Oklahoma has some serious questions to figure out on offense.
The No. 15 Sooners were embarrassed 25-15 at home by No. 6 Tennessee in OU’s first SEC game. The Volunteers controlled the game from the start as Oklahoma’s offense was so bad that quarterback Jackson Arnold got benched for true freshman Michael Hawkins.
Tennessee took a 10-3 lead with seconds to go in the first quarter on a 66-yard TD pass from Nico Iamaleava to Dont’e Thornton. From there, the game was a formality in a contest that was more lopsided than the final score indicated.
Oklahoma simply couldn’t move the ball. The Sooners had fewer than 100 yards of total offense with less than 12 minutes to go in the game as Tennessee’s defensive front dominated Oklahoma’s offensive line. There was no bright spot on offense for Oklahoma, which entered the SEC in 2024 with high hopes of being a contender.
Saturday night showed the Sooners have a long way to go. Arnold took over as the starter for last season’s Alamo Bowl when current Oregon QB Dillon Gabriel entered the transfer portal. After a rocky first start, Arnold entered the season as the clear-cut starter and didn’t show much through the first three games of the season.
Arnold averaged just 5.6 yards a pass over the first three weeks against Temple, Houston and Tulane. He had also taken nine sacks over those three games.
Saturday night, he was benched after three turnovers. Arnold threw an interception, fumbled and also had an ugly backward pass that was recovered by the Volunteers. Before leaving the game, he was 7-of-16 passing for just 54 yards and had been sacked multiple times.
Hawkins showed enough in his time on the field to make it plausible that he starts in Week 5 at Auburn against a Tigers team that has quarterback issues of its own. Hawkins, a former four-star recruit, set up two of Oklahoma’s second-half touchdowns with runs to the goal line.

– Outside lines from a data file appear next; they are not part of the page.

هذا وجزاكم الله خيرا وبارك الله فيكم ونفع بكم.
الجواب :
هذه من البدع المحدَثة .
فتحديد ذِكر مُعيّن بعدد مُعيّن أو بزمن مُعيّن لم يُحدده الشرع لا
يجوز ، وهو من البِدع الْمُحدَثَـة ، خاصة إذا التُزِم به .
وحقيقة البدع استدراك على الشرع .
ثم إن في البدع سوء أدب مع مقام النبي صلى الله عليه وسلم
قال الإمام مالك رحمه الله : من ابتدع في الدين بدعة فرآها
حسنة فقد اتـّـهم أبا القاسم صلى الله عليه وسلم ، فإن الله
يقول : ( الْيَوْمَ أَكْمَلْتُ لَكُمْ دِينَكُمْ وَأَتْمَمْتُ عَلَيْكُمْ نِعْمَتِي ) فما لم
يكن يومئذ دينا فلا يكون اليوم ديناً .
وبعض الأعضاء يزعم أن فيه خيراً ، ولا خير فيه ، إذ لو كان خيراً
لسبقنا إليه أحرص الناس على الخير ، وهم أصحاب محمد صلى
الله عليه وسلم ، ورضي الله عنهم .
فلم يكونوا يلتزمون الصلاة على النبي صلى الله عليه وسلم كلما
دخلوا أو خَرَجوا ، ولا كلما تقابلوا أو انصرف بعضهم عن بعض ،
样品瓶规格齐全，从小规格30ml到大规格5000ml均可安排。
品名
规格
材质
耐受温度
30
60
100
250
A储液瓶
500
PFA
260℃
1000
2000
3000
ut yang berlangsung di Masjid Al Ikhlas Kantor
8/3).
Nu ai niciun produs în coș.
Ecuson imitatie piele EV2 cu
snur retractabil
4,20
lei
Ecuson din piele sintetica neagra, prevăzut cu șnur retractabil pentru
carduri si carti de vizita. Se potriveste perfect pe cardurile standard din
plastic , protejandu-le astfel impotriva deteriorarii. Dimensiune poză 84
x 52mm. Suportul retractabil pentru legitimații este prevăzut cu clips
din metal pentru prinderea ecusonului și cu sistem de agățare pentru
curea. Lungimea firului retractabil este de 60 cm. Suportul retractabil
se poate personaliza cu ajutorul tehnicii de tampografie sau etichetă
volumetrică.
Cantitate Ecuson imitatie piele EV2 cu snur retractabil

The schedule doesn’t get much easier after facing the Tigers, either. After Auburn, five of Oklahoma’s remaining six SEC games are against teams ranked in the top 16 of the AP Top 25. Oklahoma doesn’t have much time to figure out what’s going wrong.
Oklahoma struggled so much that it’s hard to say that Saturday night was a statement win for Tennessee. But the Vols are very, very good. They were also far from perfect.

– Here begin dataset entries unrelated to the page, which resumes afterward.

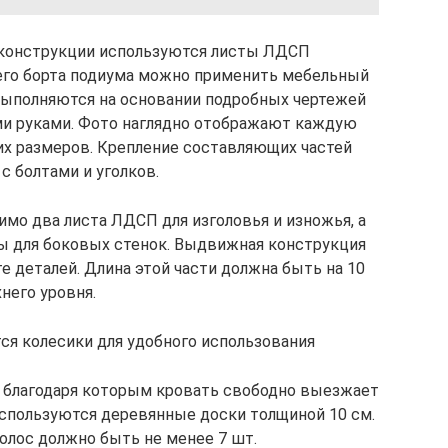
 конструкции используются листы ЛДСП
его борта подиума можно применить мебельный
выполняются на основании подробных чертежей
ми руками. Фото наглядно отображают каждую
х размеров. Крепление составляющих частей
 болтами и уголков.
имо два листа ЛДСП для изголовья и изножья, а
ы для боковых стенок. Выдвижная конструкция
 деталей. Длина этой части должна быть на 10
него уровня.
ся колесики для удобного использования
, благодаря которым кровать свободно выезжает
спользуются деревянные доски толщиной 10 см.
полос должно быть не менее 7 шт.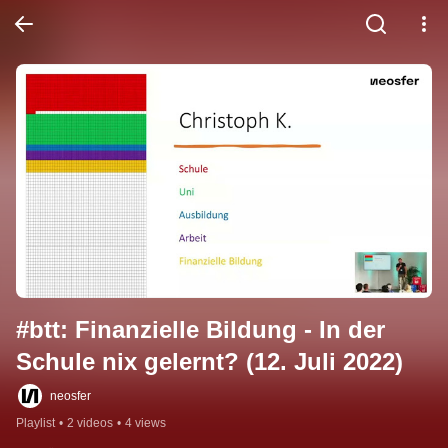
#btt: Finanzielle Bildung - In der 
Schule nix gelernt? (12. Juli 2022)
neosfer
Playlist
•
2 videos
•
4 views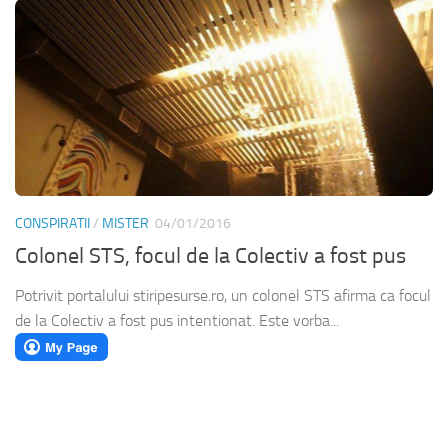
CONSPIRATII
/
MISTER
04/01/2016
Colonel STS, focul de la Colectiv a fost pus
Potrivit portalului stiripesurse.ro, un colonel STS afirma ca focul
de la Colectiv a fost pus intentionat. Este vorba...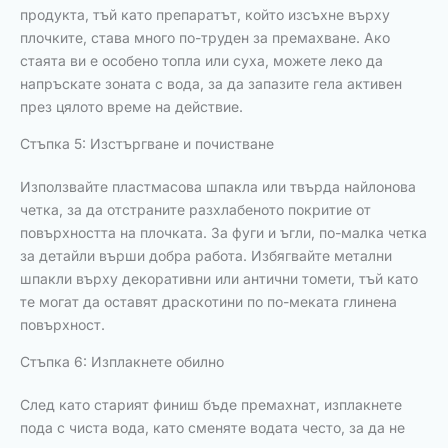
продукта, тъй като препаратът, който изсъхне върху
плочките, става много по-труден за премахване. Ако
стаята ви е особено топла или суха, можете леко да
напръскате зоната с вода, за да запазите гела активен
през цялото време на действие.
Стъпка 5: Изстъргване и почистване
Използвайте пластмасова шпакла или твърда найлонова
четка, за да отстраните разхлабеното покритие от
повърхността на плочката. За фуги и ъгли, по-малка четка
за детайли върши добра работа. Избягвайте метални
шпакли върху декоративни или антични томети, тъй като
те могат да оставят драскотини по по-меката глинена
повърхност.
Стъпка 6: Изплакнете обилно
След като старият финиш бъде премахнат, изплакнете
пода с чиста вода, като сменяте водата често, за да не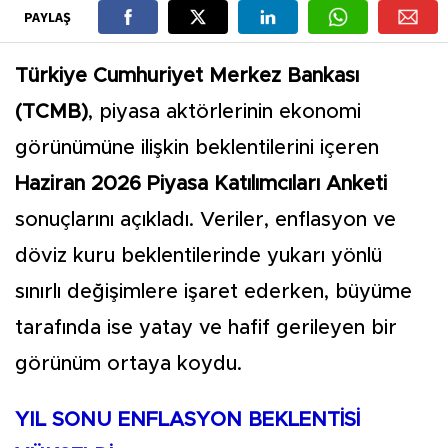
PAYLAŞ
Türkiye Cumhuriyet Merkez Bankası
(TCMB)
, piyasa aktörlerinin ekonomi
görünümüne ilişkin beklentilerini içeren
Haziran 2026 Piyasa Katılımcıları Anketi
sonuçlarını açıkladı. Veriler, enflasyon ve
döviz kuru beklentilerinde yukarı yönlü
sınırlı değişimlere işaret ederken, büyüme
tarafında ise yatay ve hafif gerileyen bir
görünüm ortaya koydu.
YIL SONU ENFLASYON BEKLENTİSİ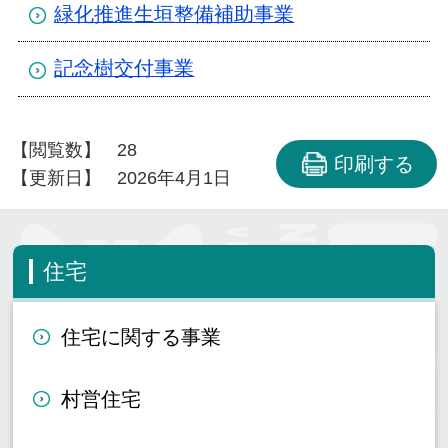
緑化推進生垣整備補助事業
記念樹交付事業
【閲覧数】
28
印刷する
【更新日】
2026年4月1日
住宅
住宅に関する事業
村営住宅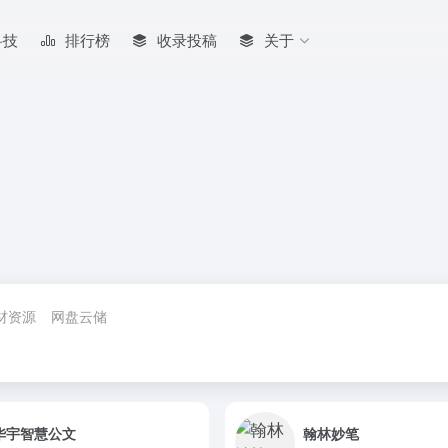
科技
排行榜
收录投稿
关于
材资源
网盘云储
华宇智慧公文
翰林妙笔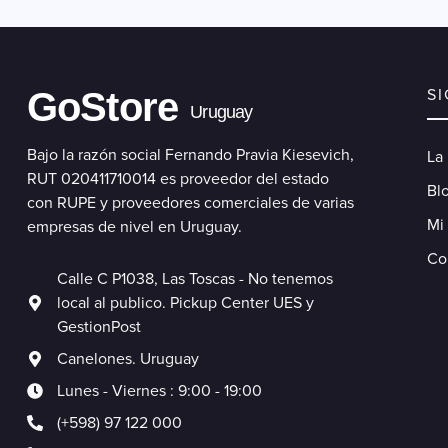
GoStore
S
Uruguay
Bajo la razón social Fernando Pravia Kiesevich,
La
RUT 020411710014 es proveedor del estado
Blo
con RUPE y proveedores comerciales de varias
Mi
empresas de nivel en Uruguay.
Co
Calle C P1038, Las Toscas - No tenemos
local al publico. Pickup Center UES y
GestionPost
Canelones. Uruguay
Lunes - Viernes : 9:00 - 19:00
(+598) 97 122 000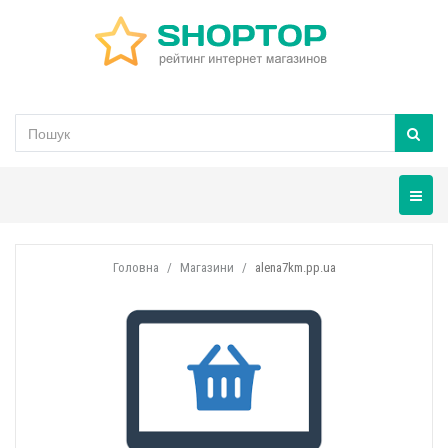
Навігац
Головна
Магазини
alena7km.pp.ua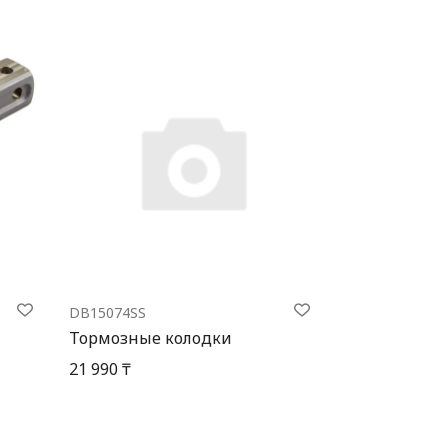
DB15074SS
Тормозные колодки
21 990 ₸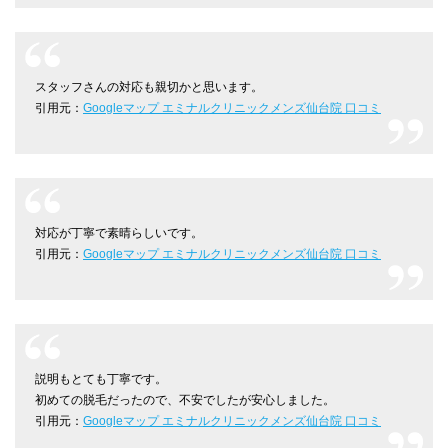
スタッフさんの対応も親切かと思います。
引用元：
Googleマップ エミナルクリニックメンズ仙台院 口コミ
対応が丁寧で素晴らしいです。
引用元：
Googleマップ エミナルクリニックメンズ仙台院 口コミ
説明もとても丁寧です。
初めての脱毛だったので、不安でしたが安心しました。
引用元：
Googleマップ エミナルクリニックメンズ仙台院 口コミ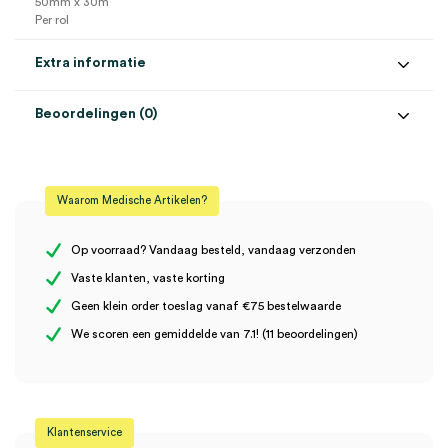
50mm x 30m
Per rol
Extra informatie
Beoordelingen (0)
Aantal
1 stuk
Beoordelingen
Afmeting
50mm x 30m
Waarom Medische Artikelen?
Steriel
onsteriel
Er zijn nog geen beoordelingen.
Op voorraad? Vandaag besteld, vandaag verzonden
Vaste klanten, vaste korting
Geen klein order toeslag vanaf €75 bestelwaarde
Wees de eerste om “ECG papier t.b.v. Cardiostat 1, 50mm x 30m
We scoren een gemiddelde van 7.1! (11 beoordelingen)
(1)” te beoordelen
Je moet
ingelogd zijn
om een beoordeling te plaatsen.
Klantenservice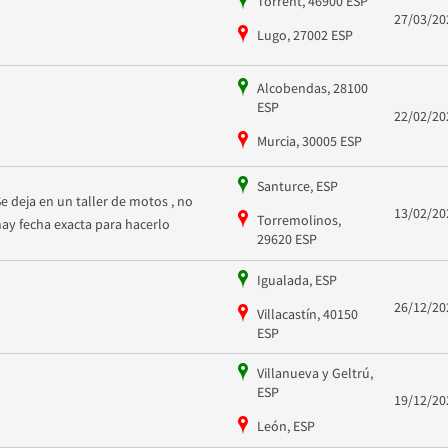
Torrent, 46900 ESP
27/03/20
Lugo, 27002 ESP
Alcobendas, 28100
ESP
22/02/20
Murcia, 30005 ESP
Santurce, ESP
Se deja en un taller de motos , no
13/02/20
Torremolinos,
hay fecha exacta para hacerlo
29620 ESP
Igualada, ESP
26/12/20
Villacastín, 40150
ESP
Villanueva y Geltrú,
ESP
19/12/20
León, ESP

Iamaleava fumbled twice on strip sacks and had an otherwise quiet night given the high standards foisted upon him by coach Josh Heupel’s offense. However, he didn’t have to have a big night either. Tennessee’s defense was so good — and Oklahoma’s offense so bad — that it really didn’t matter what the UT offense did.

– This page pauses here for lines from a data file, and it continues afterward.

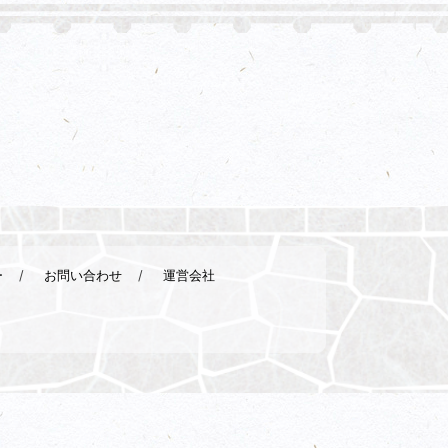
ー
お問い合わせ
運営会社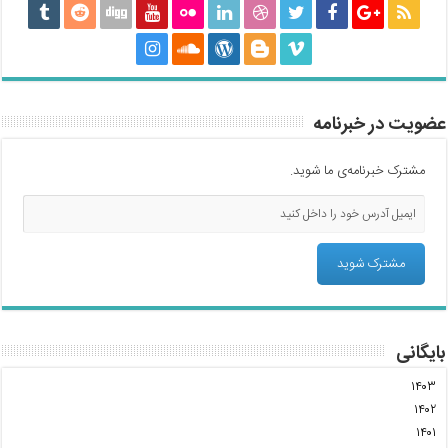
عضویت در خبرنامه
مشترک خبرنامه‌ی ما شوید.
بایگانی
۱۴۰۳
۱۴۰۲
۱۴۰۱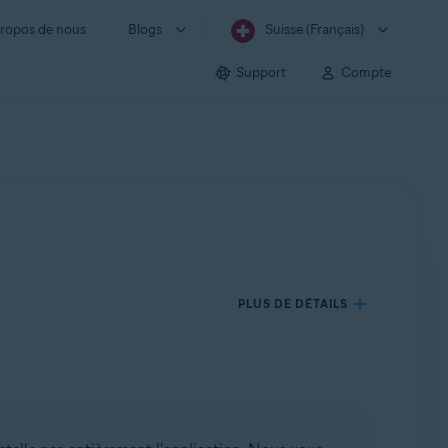
ropos de nous
Blogs
Suisse (Français)
Support
Compte
PLUS DE DÉTAILS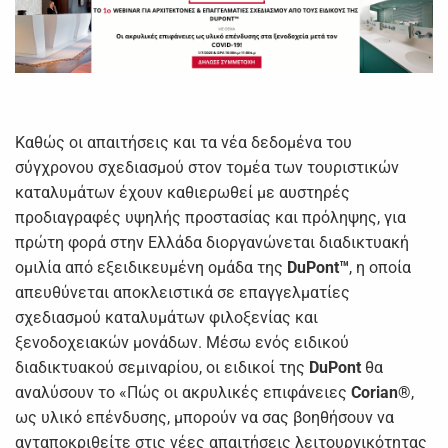
Καθώς οι απαιτήσεις και τα νέα δεδομένα του
σύγχρονου σχεδιασμού στον τομέα των τουριστικών
καταλυμάτων έχουν καθιερωθεί με αυστηρές
προδιαγραφές υψηλής προστασίας και πρόληψης, για
πρώτη φορά στην Ελλάδα διοργανώνεται διαδικτυακή
ομιλία από εξειδικευμένη ομάδα της
DuPont™
, η οποία
απευθύνεται αποκλειστικά σε επαγγελματίες
σχεδιασμού καταλυμάτων φιλοξενίας και
ξενοδοχειακών μονάδων. Μέσω ενός ειδικού
διαδικτυακού σεμιναρίου, οι ειδικοί της
DuPont
θα
αναλύσουν το «Πώς οι ακρυλικές επιφάνειες
Corian®
,
ως υλικό επένδυσης, μπορούν να σας βοηθήσουν να
ανταποκριθείτε στις νέες απαιτήσεις λειτουργικότητας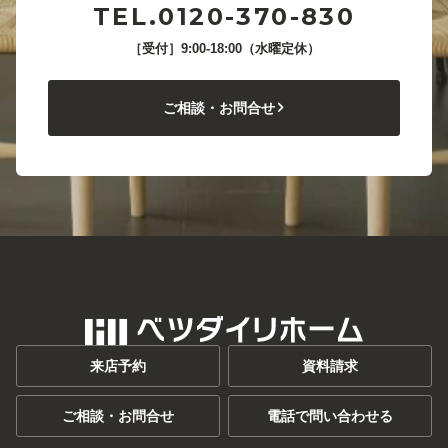
TEL.0120-370-830
［受付］9:00-18:00（水曜定休）
ご相談・お問合せ
来店予約
資料請求
ご相談・お問合せ
電話で問い合わせる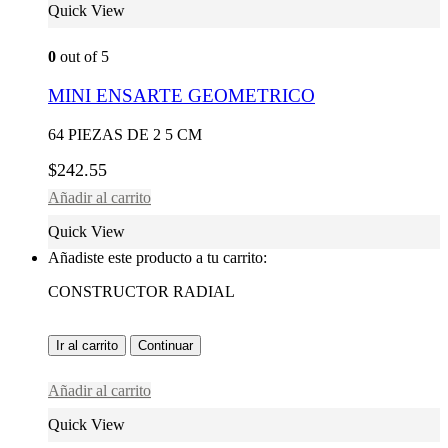
Quick View
0
out of 5
MINI ENSARTE GEOMETRICO
64 PIEZAS DE 2 5 CM
$
242.55
Añadir al carrito
Quick View
Añadiste este producto a tu carrito:
CONSTRUCTOR RADIAL
Ir al carrito
Continuar
Añadir al carrito
Quick View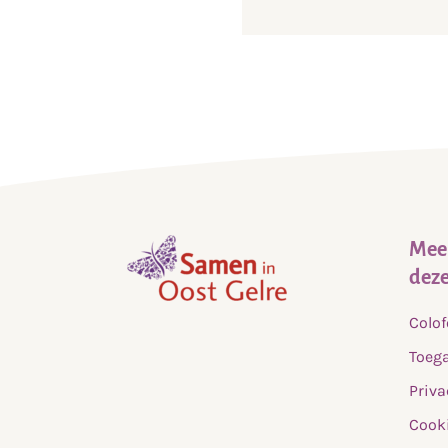
Meer
deze
,
Colo
home
Toega
Priva
Cooki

But this is perhaps the most well-rounded team of Heupel’s time at Tennessee. And it comes at a great time.
The Volunteers have just two ranked teams left on their schedule in Alabama and Georgia. Even if both of those games are losses — the Crimson Tide visit Knoxville on the third Saturday of October — Tennessee has a very clear path to 10-2. That’s a record that should be good enough for the College Football Playoff even if the Vols don’t go to the SEC title game.